▶ REQUIRED ACTION
Without the pictures, set down the records below word for word.

▶ RECORD EXCERPTS
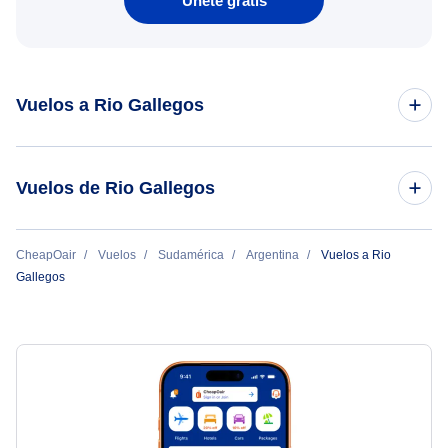
Únete gratis
Vuelos a Rio Gallegos
Vuelos de Buenos Aires a Rio Gallegos
Vuelos de Rio Gallegos
Vuelos de Rio Gallegos a Buenos Aires
CheapOair
Vuelos
Sudamérica
Argentina
Vuelos a Rio
Gallegos
Vuelos de Rio Gallegos a Córdoba
Vuelos de Rio Gallegos a Ciudad de México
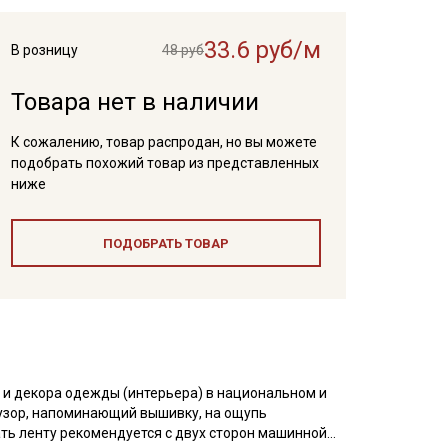
33.6 руб/м
В розницу
48 руб
Товара нет в наличии
К сожалению, товар распродан, но вы можете
подобрать похожий товар из представленных
ниже
ПОДОБРАТЬ ТОВАР
 и декора одежды (интерьера) в национальном и
узор, напоминающий вышивку, на ощупь
ать ленту рекомендуется с двух сторон машинной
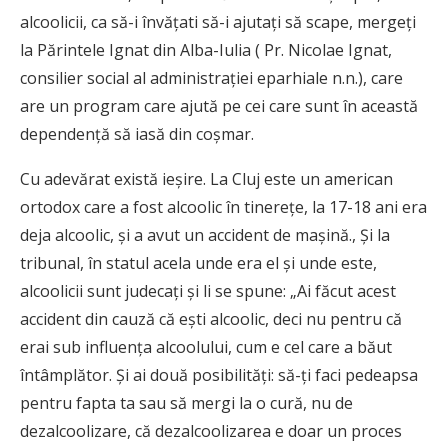
alcoolicii, ca să-i învăţati să-i ajutaţi să scape, mergeţi
la Părintele Ignat din Alba-Iulia ( Pr. Nicolae Ignat,
consilier social al administraţiei eparhiale n.n.), care
are un program care ajută pe cei care sunt în această
dependenţă să iasă din coşmar.
Cu adevărat există ieşire. La Cluj este un american
ortodox care a fost alcoolic în tinereţe, la 17-18 ani era
deja alcoolic, şi a avut un accident de maşină., Şi la
tribunal, în statul acela unde era el şi unde este,
alcoolicii sunt judecaţi şi li se spune: „Ai făcut acest
accident din cauză că eşti alcoolic, deci nu pentru că
erai sub influenţa alcoolului, cum e cel care a băut
întâmplător. Şi ai două posibilităţi: să-ţi faci pedeapsa
pentru fapta ta sau să mergi la o cură, nu de
dezalcoolizare, că dezalcoolizarea e doar un proces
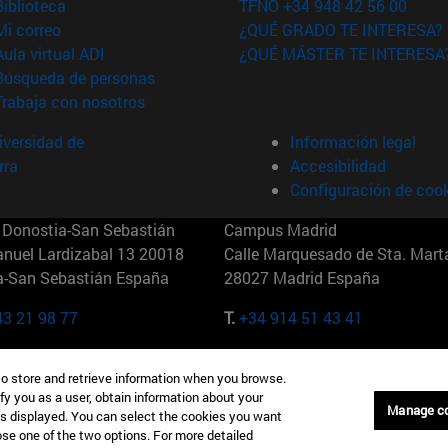
(abre en nueva ventana)
Biblioteca
TFNO +34 948 42 56 00
(abre en nueva ventana)
Mi correo
¿QUÉ GRADO TE INTERESA?
(abre en nueva ventana)
Aula virtual ADI
¿QUÉ MÁSTER TE INTERESA
(abre en nueva ventana)
Búsqueda de personas
(abre en nueva ventana)
Trabaja con nosotros
versidad de
Información legal
rra
Accesibilidad
Configuración de coo
Donostia-San Sebastián
Campus Madrid
anuel Lardizabal 13 20018
Calle Marquesado de Sta. Marta
a-San Sebastián España
28027 Madrid España
43 21 98 77
T.
+34 914 51 43 41
Nueva York (IESE)
Campus Munich (IESE)
to store and retrieve information when you browse.
7th St 10019-2201 Nueva York
Maria-Theresia-Straße 15 8167
fy you as a user, obtain information about your
Múnich Alemania
Manage c
is displayed. You can select the cookies you want
oose one of the two options. For more detailed
6 346 8850
T.
+49 89 24209790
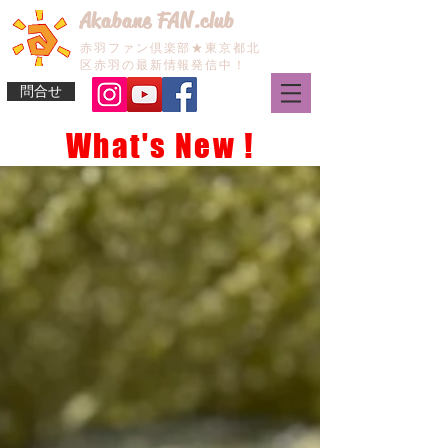
Akabane FAN.club
赤羽ファン倶楽部★東京都北
区赤羽の最新情報発信中！
問合せ
What's New !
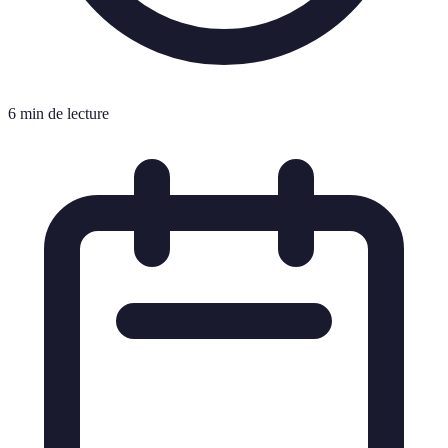
6 min de lecture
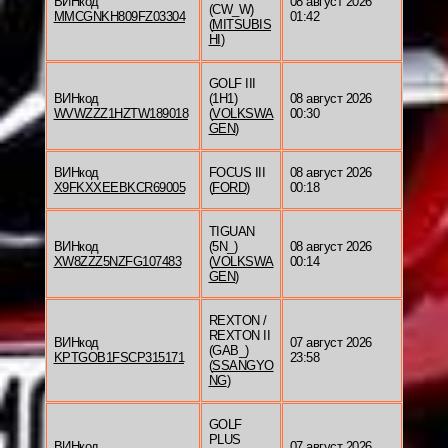
ВИНкод
08 август 2026
(CW_W)
MMCGNKH809FZ03304
01:42
(
MITSUBIS
HI
)
GOLF III
ВИНкод
(1H1)
08 август 2026
WVWZZZ1HZTW189018
(
VOLKSWA
00:30
GEN
)
ВИНкод
FOCUS III
08 август 2026
X9FKXXEEBKCR69005
(
FORD
)
00:18
TIGUAN
ВИНкод
(5N_)
08 август 2026
XW8ZZZ5NZFG107483
(
VOLKSWA
00:14
GEN
)
REXTON /
REXTON II
ВИНкод
07 август 2026
(GAB_)
KPTGOB1FSCP315171
23:58
(
SSANGYO
NG
)
GOLF
PLUS
ВИНкод
07 август 2026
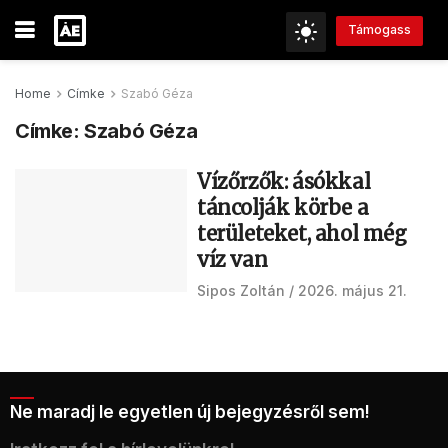
Támogass
Home
Címke
Szabó Géza
Címke:
Szabó Géza
Vízőrzők: ásókkal
táncolják körbe a
területeket, ahol még
víz van
Sipos Zoltán
2026. május 21.
Ne maradj le egyetlen új bejegyzésről sem!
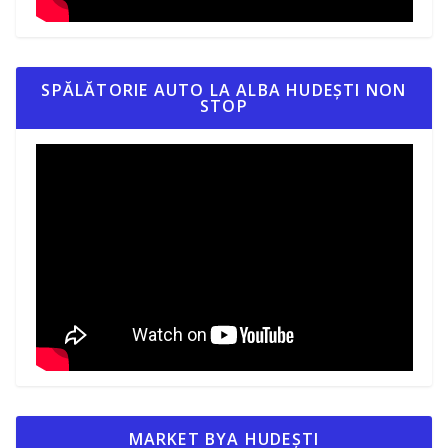
SPĂLĂTORIE AUTO LA ALBA HUDEȘTI NON
STOP
MARKET BYA HUDEȘTI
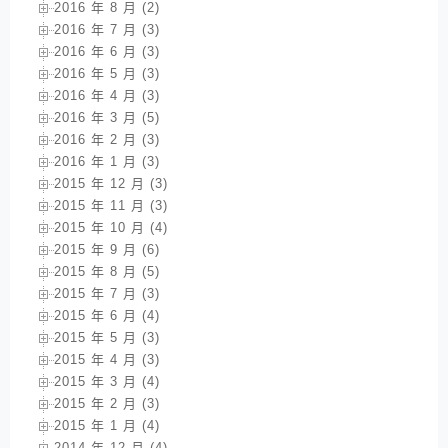
2016 年 8 月 (2)
2016 年 7 月 (3)
2016 年 6 月 (3)
2016 年 5 月 (3)
2016 年 4 月 (3)
2016 年 3 月 (5)
2016 年 2 月 (3)
2016 年 1 月 (3)
2015 年 12 月 (3)
2015 年 11 月 (3)
2015 年 10 月 (4)
2015 年 9 月 (6)
2015 年 8 月 (5)
2015 年 7 月 (3)
2015 年 6 月 (4)
2015 年 5 月 (3)
2015 年 4 月 (3)
2015 年 3 月 (4)
2015 年 2 月 (3)
2015 年 1 月 (4)
2014 年 12 月 (4)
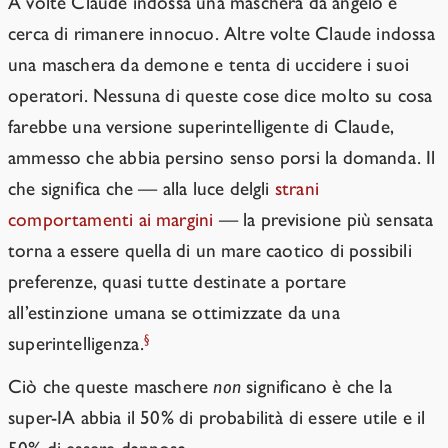
A volte Claude indossa una maschera da angelo e
cerca di rimanere innocuo. Altre volte Claude indossa
una maschera da demone e tenta di uccidere i suoi
operatori. Nessuna di queste cose dice molto su cosa
farebbe una versione superintelligente di Claude,
ammesso che abbia persino senso porsi la domanda. Il
che significa che — alla luce delgli
strani
comportamenti ai margini
— la previsione più sensata
torna a essere quella di un mare caotico di possibili
preferenze, quasi tutte destinate a portare
all’estinzione umana se ottimizzate da una
§
superintelligenza.
Ciò che queste maschere
non
significano è che la
super-IA abbia il 50% di probabilità di essere utile e il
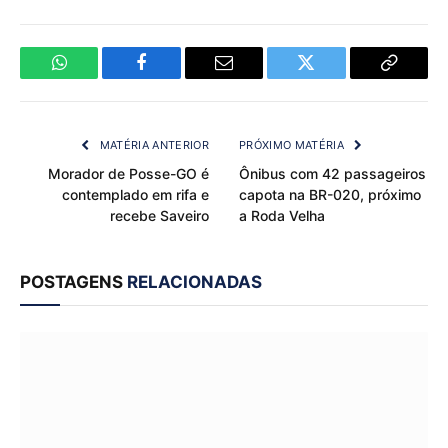
WhatsApp
Facebook
Email
Twitter
Copy
Link
MATÉRIA ANTERIOR
PRÓXIMO MATÉRIA
Morador de Posse-GO é
Ônibus com 42 passageiros
contemplado em rifa e
capota na BR-020, próximo
recebe Saveiro
a Roda Velha
POSTAGENS
RELACIONADAS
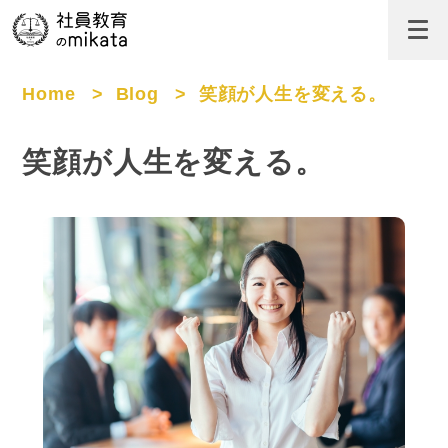
Home
>
Blog
>
笑顔が人生を変える。
笑顔が人生を変える。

▶ TASK ANSWER
Únete gratis
Vuelos a Rio Gallegos
Vuelos de Buenos Aires a Rio Gallegos
Vuelos de Rio Gallegos
Vuelos de Rio Gallegos a Buenos Aires
CheapOair
Vuelos
Sudamérica
Argentina
Vuelos a Rio
Gallegos
Vuelos de Rio Gallegos a Córdoba
Vuelos de Rio Gallegos a Ciudad de México
33.6 руб/м
В розницу
48 руб
Товара нет в наличии
К сожалению, товар распродан, но вы можете
подобрать похожий товар из представленных
ниже
ПОДОБРАТЬ ТОВАР
 и декора одежды (интерьера) в национальном и
узор, напоминающий вышивку, на ощупь
ать ленту рекомендуется с двух сторон машинной
alcoolicii, ca să-i învăţati să-i ajutaţi să scape, mergeţi
la Părintele Ignat din Alba-Iulia ( Pr. Nicolae Ignat,
consilier social al administraţiei eparhiale n.n.), care
are un program care ajută pe cei care sunt în această
dependenţă să iasă din coşmar.
Cu adevărat există ieşire. La Cluj este un american
ortodox care a fost alcoolic în tinereţe, la 17-18 ani era
deja alcoolic, şi a avut un accident de maşină., Şi la
tribunal, în statul acela unde era el şi unde este,
alcoolicii sunt judecaţi şi li se spune: „Ai făcut acest
accident din cauză că eşti alcoolic, deci nu pentru că
erai sub influenţa alcoolului, cum e cel care a băut
întâmplător. Şi ai două posibilităţi: să-ţi faci pedeapsa
pentru fapta ta sau să mergi la o cură, nu de
dezalcoolizare, că dezalcoolizarea e doar un proces
(abre en nueva ventana)
Biblioteca
TFNO +34 948 42 56 00
(abre en nueva ventana)
Mi correo
¿QUÉ GRADO TE INTERESA?
(abre en nueva ventana)
Aula virtual ADI
¿QUÉ MÁSTER TE INTERESA
(abre en nueva ventana)
Búsqueda de personas
(abre en nueva ventana)
Trabaja con nosotros
versidad de
Información legal
rra
Accesibilidad
Configuración de coo
Donostia-San Sebastián
Campus Madrid
anuel Lardizabal 13 20018
Calle Marquesado de Sta. Marta
a-San Sebastián España
28027 Madrid España
43 21 98 77
T.
+34 914 51 43 41
Nueva York (IESE)
Campus Munich (IESE)
to store and retrieve information when you browse.
7th St 10019-2201 Nueva York
Maria-Theresia-Straße 15 8167
fy you as a user, obtain information about your
Múnich Alemania
Manage c
is displayed. You can select the cookies you want
oose one of the two options. For more detailed
6 346 8850
T.
+49 89 24209790
Akabane FAN.club
赤羽ファン倶楽部★東京都北
区赤羽の最新情報発信中！
問合せ
What's New !
6 min de lecture
ВИНкод
08 август 2026
(CW_W)
MMCGNKH809FZ03304
01:42
(
MITSUBIS
HI
)
GOLF III
ВИНкод
(1H1)
08 август 2026
WVWZZZ1HZTW189018
(
VOLKSWA
00:30
GEN
)
ВИНкод
FOCUS III
08 август 2026
X9FKXXEEBKCR69005
(
FORD
)
00:18
TIGUAN
ВИНкод
(5N_)
08 август 2026
XW8ZZZ5NZFG107483
(
VOLKSWA
00:14
GEN
)
REXTON /
REXTON II
ВИНкод
07 август 2026
(GAB_)
KPTGOB1FSCP315171
23:58
(
SSANGYO
NG
)
GOLF
PLUS
ВИНкод
07 август 2026
Támogass
Home
Címke
Szabó Géza
Címke:
Szabó Géza
Vízőrzők: ásókkal
táncolják körbe a
területeket, ahol még
víz van
Sipos Zoltán
2026. május 21.
Ne maradj le egyetlen új bejegyzésről sem!
SPĂLĂTORIE AUTO LA ALBA HUDEȘTI NON
STOP
MARKET BYA HUDEȘTI
2016 年 8 月 (2)
2016 年 7 月 (3)
2016 年 6 月 (3)
2016 年 5 月 (3)
2016 年 4 月 (3)
2016 年 3 月 (5)
2016 年 2 月 (3)
2016 年 1 月 (3)
2015 年 12 月 (3)
2015 年 11 月 (3)
2015 年 10 月 (4)
2015 年 9 月 (6)
2015 年 8 月 (5)
2015 年 7 月 (3)
2015 年 6 月 (4)
2015 年 5 月 (3)
2015 年 4 月 (3)
2015 年 3 月 (4)
2015 年 2 月 (3)
2015 年 1 月 (4)
2014 年 12 月 (4)
A volte Claude indossa una maschera da angelo e
cerca di rimanere innocuo. Altre volte Claude indossa
una maschera da demone e tenta di uccidere i suoi
operatori. Nessuna di queste cose dice molto su cosa
farebbe una versione superintelligente di Claude,
ammesso che abbia persino senso porsi la domanda. Il
che significa che — alla luce delgli
strani
comportamenti ai margini
— la previsione più sensata
torna a essere quella di un mare caotico di possibili
preferenze, quasi tutte destinate a portare
all’estinzione umana se ottimizzate da una
§
superintelligenza.
Ciò che queste maschere
non
significano è che la
super-IA abbia il 50% di probabilità di essere utile e il
WhatsApp
Facebook
Email
Twitter
Copy
Link
MATÉRIA ANTERIOR
PRÓXIMO MATÉRIA
Morador de Posse-GO é
Ônibus com 42 passageiros
contemplado em rifa e
capota na BR-020, próximo
recebe Saveiro
a Roda Velha
POSTAGENS
RELACIONADAS
Home
>
Blog
>
笑顔が人生を変える。
笑顔が人生を変える。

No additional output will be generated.